In a remote mountain village in Northern Laos, a crowd of 150 people gathers one evening. Many have traveled by foot from neighboring villages, eager to watch a new video drama featuring local Akha people.
The topic this evening is sexually transmitted infections (STIs). A new highway that winds through the region has brought not only development and commerce to the area—but also increasing rates of STIs and the prospect of HIV/AIDS.
“The Akha have sexual mores that have been exploited by people passing through the region,” says EDC’s Elliott Prasse-Freeman. “Villagers now have high rates of STIs. Given the explosion in cross-border trade and movement, there is a rising concern that this could become a hot spot of HIV infection.”

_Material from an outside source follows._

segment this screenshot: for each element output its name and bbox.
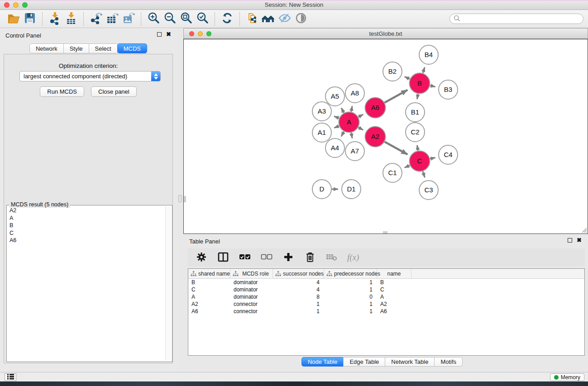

The Akha, an ethnic minority group isolated for centuries by geography and culture, are mostly unaware of STIs and how to prevent them. Government campaigns about reproductive health largely have passed them by, as the Akha have no written language and little infrastructure for official communication.
Outreach on the road
To reach the Akha in their own language, EDC developed a mobile outreach campaign involving video compact discs (VCDs). One VCD features a young Akha man coping with STIs. Shot by a Lao filmmaker with Akha performers, it includes local music and entertainment, as well as factual health information and prevention strategies. In 2007, the road show visited 53 villages in the region, reaching almost 13,000 people, about a third of the Akha population.
A doctor from the Lao Ministry of Health accompanies each performance, answering questions, distributing condoms, and providing treatment. Peer educators and village authorities lead Q&A sessions and offer prevention information. The project has also trained local pharmacists to recognize STI symptoms, prescribe antibiotics, and make referrals to the clinic.
The project is managed by EDC’s Health and Human Development Programs, funded by Deutsche Bank, and developed with Norwegian Church Aid. Staff hope to extend the project to other communities. “We have developed a powerful model for reaching ethnic minorities with accessible health information,” says Prasse-Freeman.